Graduates get one more lesson at GCC commencement: embrace failure to keep learning
As he waxed a bit of nostalgia while standing before Genesee Community College’s Class of 2022 Saturday, Daniel Ireland recalled a moment when he walked the very same steps to accept his diploma.
“Thirty years ago I stood where you were, crossing the stage here at GCC with what seemed like a lifetime ahead of me,” said Ireland, president of Rochester Regional Health and keynote speaker. “I was a young nurse, and I had just completed a challenging journey through the rigorous program. I was not an A+ student, but I was dedicated, and through perseverance I proudly graduated.”
Ireland delivered the commencement speech for GCC’s 54th graduation ceremony at the Batavia campus. His challenging journey may have been filled with obstacles, he said, but he worked to overcome them. Ireland not only went on to become a nurse, but head of the Rochester-based healthcare company and in his third decade at United Memorial Medical Center. In 2010 he was promoted to vice president of operations and chief operating officer, in which roles he modernized UMMC’s facilities and oversaw various revitalization projects, including the surgical, front entry and maternity unit areas.

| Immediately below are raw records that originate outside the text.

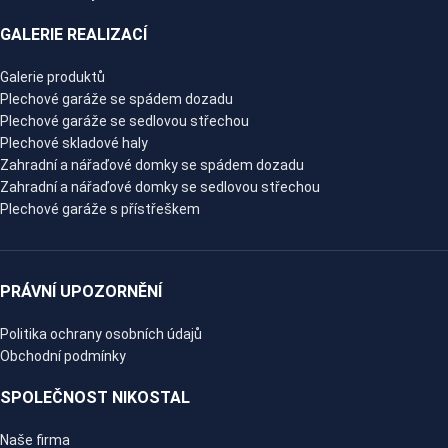
GALERIE REALIZACÍ
Galerie produktů
Plechové garáže se spádem dozadu
Plechové garáže se sedlovou střechou
Plechové skladové haly
Zahradní a nářaďové domky se spádem dozadu
Zahradní a nářaďové domky se sedlovou střechou
Plechové garáže s přístřeškem
PRÁVNÍ UPOZORNĚNÍ
Politika ochrany osobních údajů
Obchodní podmínky
SPOLEČNOST NIKOSTAL
Naše firma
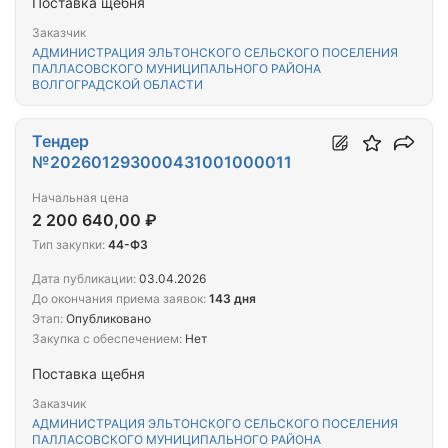
Поставка щебня
Заказчик
АДМИНИСТРАЦИЯ ЭЛЬТОНСКОГО СЕЛЬСКОГО ПОСЕЛЕНИЯ
ПАЛЛАСОВСКОГО МУНИЦИПАЛЬНОГО РАЙОНА
ВОЛГОГРАДСКОЙ ОБЛАСТИ
Тендер
№202601293000431001000011
Начальная цена
2 200 640,00 ₽
Тип закупки:
44-ФЗ
Дата публикации:
03.04.2026
До окончания приема заявок:
143 дня
Этап:
Опубликовано
Закупка с обеспечением:
Нет
Поставка щебня
Заказчик
АДМИНИСТРАЦИЯ ЭЛЬТОНСКОГО СЕЛЬСКОГО ПОСЕЛЕНИЯ
ПАЛЛАСОВСКОГО МУНИЦИПАЛЬНОГО РАЙОНА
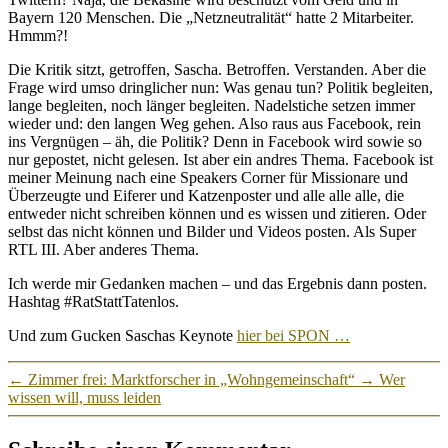
Bayern 120 Menschen. Die „Netzneutralität“ hatte 2 Mitarbeiter.
Hmmm?!
Die Kritik sitzt, getroffen, Sascha. Betroffen. Verstanden. Aber die
Frage wird umso dringlicher nun: Was genau tun? Politik begleiten,
lange begleiten, noch länger begleiten. Nadelstiche setzen immer
wieder und: den langen Weg gehen. Also raus aus Facebook, rein
ins Vergnügen – äh, die Politik? Denn in Facebook wird sowie so
nur gepostet, nicht gelesen. Ist aber ein andres Thema. Facebook ist
meiner Meinung nach eine Speakers Corner für Missionare und
Überzeugte und Eiferer und Katzenposter und alle alle alle, die
entweder nicht schreiben können und es wissen und zitieren. Oder
selbst das nicht können und Bilder und Videos posten. Als Super
RTL III. Aber anderes Thema.
Ich werde mir Gedanken machen – und das Ergebnis dann posten.
Hashtag #RatStattTatenlos.
Und zum Gucken Saschas Keynote
hier bei SPON …
←
Zimmer frei: Marktforscher in „Wohngemeinschaft“
→
Wer
wissen will, muss leiden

His promotion to president followed in 2013. Ireland was instrumental in leading UMMC through the merger with Rochester Regional Health three years later, and two years ago he rose to the task of dealing with the COVID-19 pandemic.
During those two years, GCC postponed the annual commencement and celebrated an in-person event this year. Classes of 2020 and 2021 joined fellow graduates of this year to take that walk of honor across the stage.
Ireland talked about the choices he made along his career path — from earning a bachelor’s in nursing at Brockport State College after GCC to working as an emergency room floor nurse and being promoted to a leadership position.
It was unforeseen tragedy that shaped his moral code and tested his ability to respond in the face of emergencies, he said.
“One of the first things I learned is that unexpected things happen, and you need to roll with it,” he said. “One early August morning, at about 4 a.m., I received a phone call that no emergency room nurse manager wants to receive. A train had derailed here in Batavia. More than 100 passengers were involved. In healthcare, you plan for these things, but you never fully expect them.”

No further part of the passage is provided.